Un déjà vu di quanto accaduto, di recente, nei raduni dei manifestanti pro-aborto che, in violazione di una legge federale, hanno assediato le abitazioni dei giudici della Suprema Corte, postate sulla Rete. L’incitamento alla rabbia di massa - basta ascoltare il video del leader della maggioranza al Senato, Chuck Schumer, che annuncia al giudice della Corte Brett Kavanaugh che «avrebbe pagato il prezzo» - è stato usato come arma di intimidazione al posto dell’azione politica. Una minaccia al funzionamento stesso della democrazia, che la Casa Bianca non ha mai condannato. «Sappiamo che il dipartimento di Giustizia sta utilizzando l’Antiterrorismo contro un avvocato coinvolto nella causa legale sull’integrità dell’ultime elezioni» ha denunciato il giornalista Tucker Carlson. «In passato, ogni elezione è sempre stata contestata da entrambi gli schieramenti.
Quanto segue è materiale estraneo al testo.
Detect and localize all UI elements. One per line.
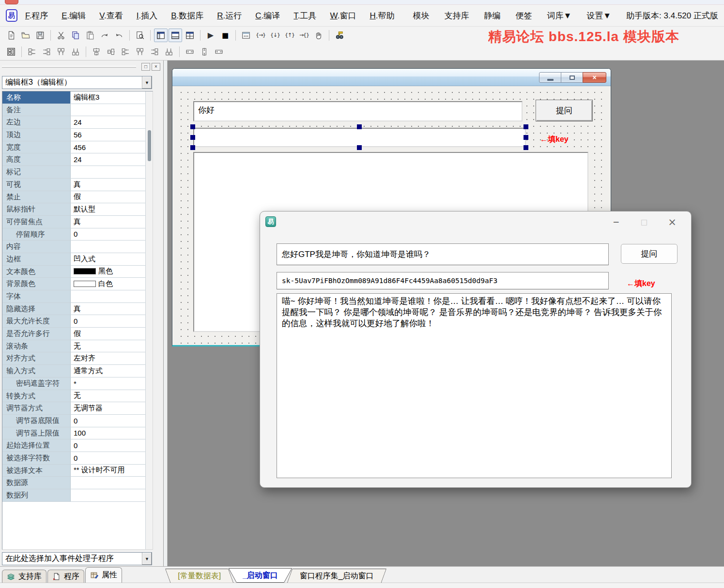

All’improvviso è diventato un crimine».
Il 15 febbraio quattro alti legislatori hanno scritto alla speaker Pelosi per chiedere risposte ufficiali «riguardanti la sicurezza del Campidoglio il 6 gennaio». Pongono quesiti semplici ma inevasi dalla Commissione: «Il 4 gennaio il Sergeant at Arms [della Camera] Paul D. Irving ha ottenuto il permesso o l’istruzione dal suo staff prima di negare la richiesta per la guardia nazionale?»; «Quali conversazioni e quale guida avete dato lei e il suo staff al Sergeant at Arms fino al 6 gennaio per la sicurezza del Campidoglio?»; «Perché i suoi funzionari della Camera si rifiutano di consegnare i materiali richiesti rilevanti quegli eventi?». Qualsiasi sia il verdetto a cui arriverà la J6 Select Committee, i «danni collaterali» saranno rilevanti. Mentre gli americani restano a secco alla pompa di benzina e non trovano il latte in polvere per i neonati, rimangono in sospeso quesiti essenziali sull’esercizio della giustizia e dei diritti civili. Anche senza bisogno di effetti speciali, è facile intuire che l’America ne uscirà più divisa di quando il presidente Joe Biden, appena insediato il 20 gennaio del 2021, l’aveva presa in carico.